In quel tempo, Gesù diceva [alla folla]: «Così è il regno di Dio: come un uomo che getta il seme sul terreno; dorma o vegli, di notte o di giorno, il seme germoglia e cresce. Come, egli stesso non lo sa. Il terreno produce spontaneamente prima lo stelo, poi la spiga, poi il chicco pieno nella spiga; e quando il frutto è maturo, subito egli manda la falce, perché è arrivata la mietitura». Diceva: «A che cosa possiamo paragonare il regno di Dio o con quale parabola possiamo descriverlo? È come un granello di senape che, quando viene seminato sul terreno, è il più piccolo di tutti i semi che sono sul terreno; ma, quando viene seminato, cresce e diventa più grande di tutte le piante dell’orto e fa rami così grandi che gli uccelli del cielo possono fare il nido alla sua ombra». Con molte parabole dello stesso genere annunciava loro la Parola, come potevano intendere. Senza parabole non parlava loro ma, in privato, ai suoi discepoli spiegava ogni cosa (Mc 4,26 – 34)

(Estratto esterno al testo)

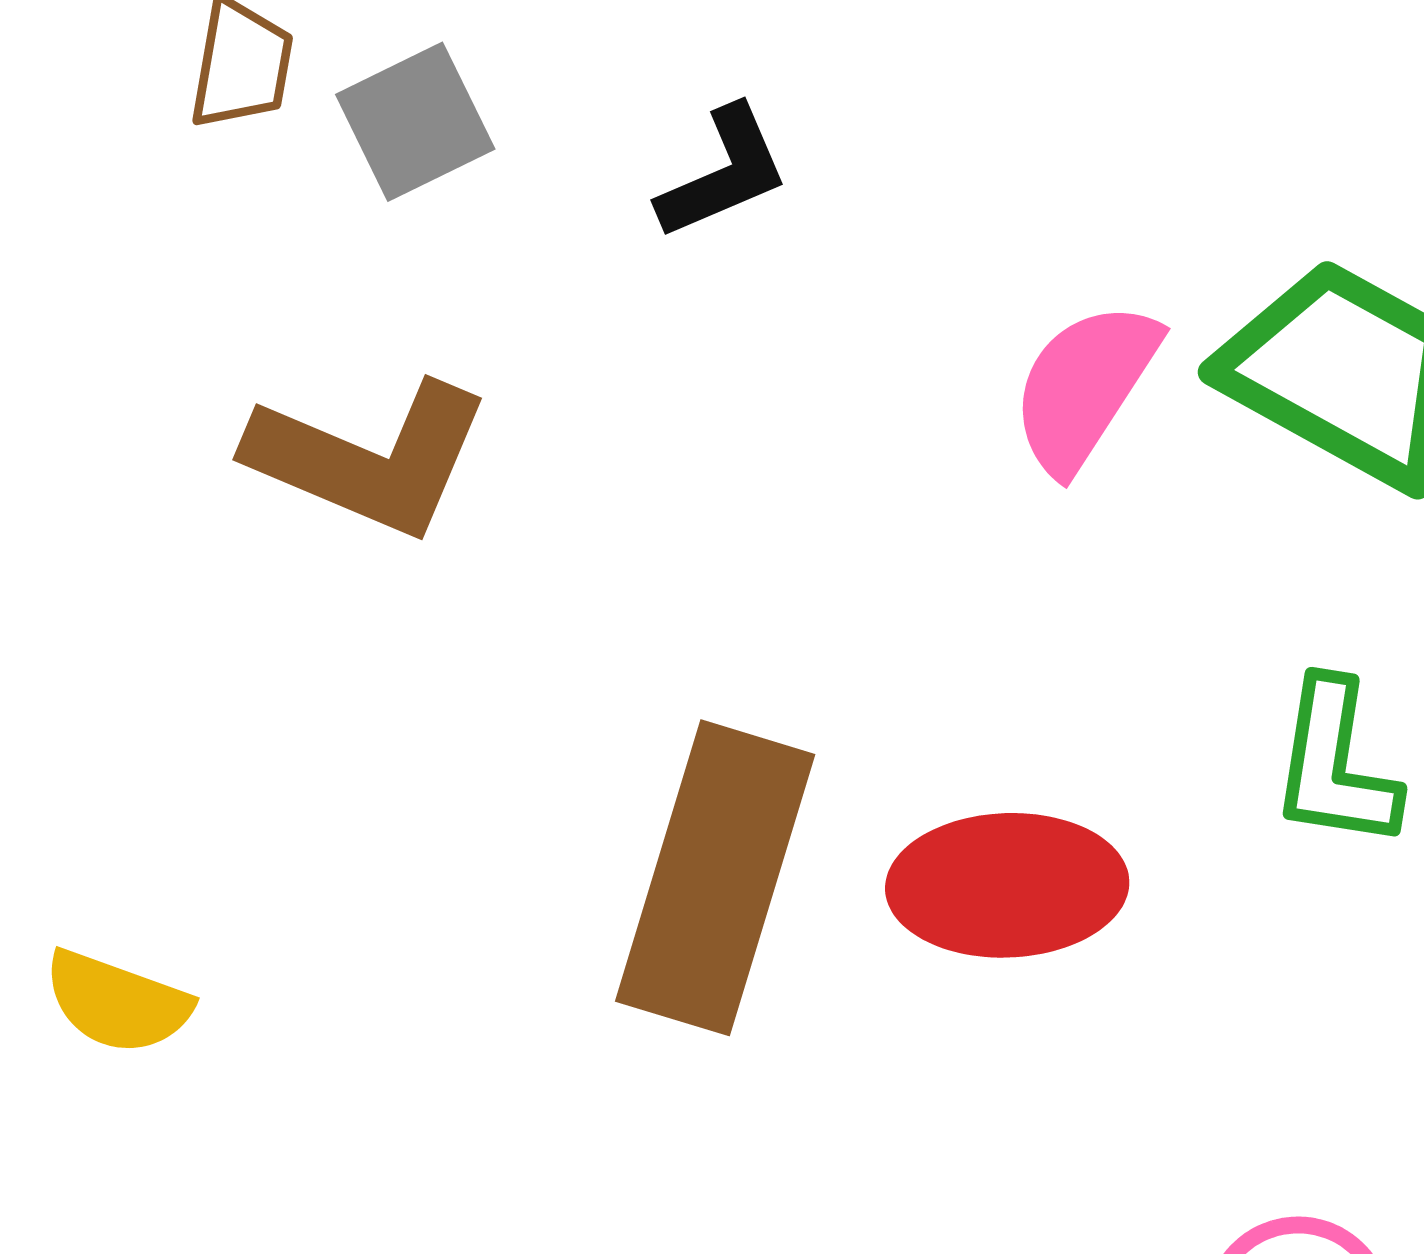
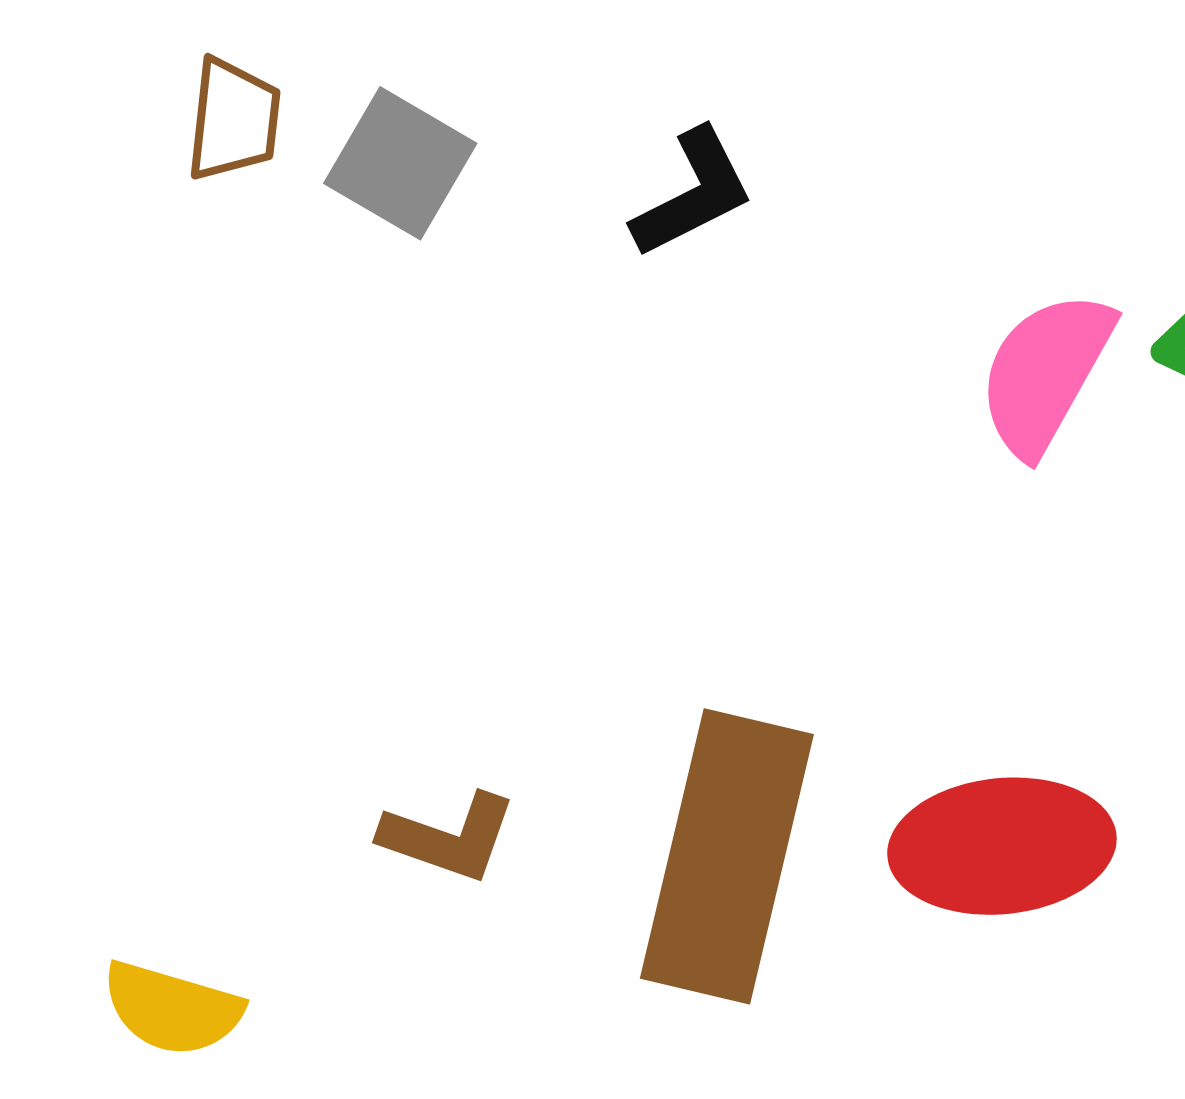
gray square: (415, 122) -> (400, 163), turned -30
brown L-shape: (369, 458) -> (449, 837), moved, size x0.6

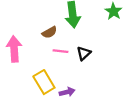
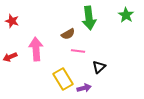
black triangle: (84, 53) -> (99, 67), moved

L’immagine del seme è particolarmente cara a Gesù, perché esprime bene il mistero del Regno di Dio. Nelle due parabole di oggi esso rappresenta una “crescita” e un “contrasto”: la crescita che avviene grazie a un dinamismo insito nel seme stesso e il contrasto che esiste tra la piccolezza del seme e la grandiosità di ciò che produce. Il messaggio è chiaro: il Regno di Dio, anche se esige la nostra collaborazione, è innanzitutto dono del Signore, grazia che precede l’uomo e le sue opere. La nostra piccola forza, apparentemente impotente dinanzi ai problemi del mondo, se immessa in quella di Dio non teme ostacoli, perché certa è la vittoria del Signore. E’ il miracolo dell’amore di Dio, che fa germogliare e fa crescere ogni seme di bene sparso sulla terra. E l’esperienza di questo miracolo d’amore che ci fa essere ottimisti, nonostante le difficoltà, le sofferenze e il male che incontriamo. Il seme germoglia e cresce, perché lo fa crescere l’amore di Dio. La Vergine Maria, che ha accolto come «terra buona» il seme della divina Parola, rafforzi in noi questa fede e questa speranza.
«Quando il frutto è pronto, subito si mette mano alla falce, perché è venuta la mietitura».
Un tempo, la lettura del vangelo cominciava sempre con questo inizio solenne: «In quel tempo..». Oggi spesso questo inizio viene saltato perché ritenuto superfluo, invece si perde un significato in più. Tutto ciò che Gesù ha fatto e detto è avvenuto in un determinato tempo, nella pienezza del tempo. In natura niente ritorna: il grano bisogna mieterlo nel periodo giusto, i frutti si raccolgono quando sono maturi. Anche la vita dell’uomo ha un suo ritmo irreversibile. Nessuna opera buona può essere rimandata a domani, perché ogni opera buona è risposta all’amore di Dio, da porgere prontamente a suo tempo. Anche fra persone che si vogliono bene, non è buon segno rispondere con pigrizia o indifferenza all’amore dell’altro. Se la vita spirituale fosse soltanto una raccolta di meriti, si potrebbe dire che un giorno lavoriamo di più e un altro ci prendiamo un giorno di riposo. Al contrario, le ispirazioni divine non ritornano: perciò, all’inizio della liturgia delle Ore, ci ammonisce il Salmo 95,8: «Ascoltate oggi la voce sua voce: Non indurite il vostro cuore».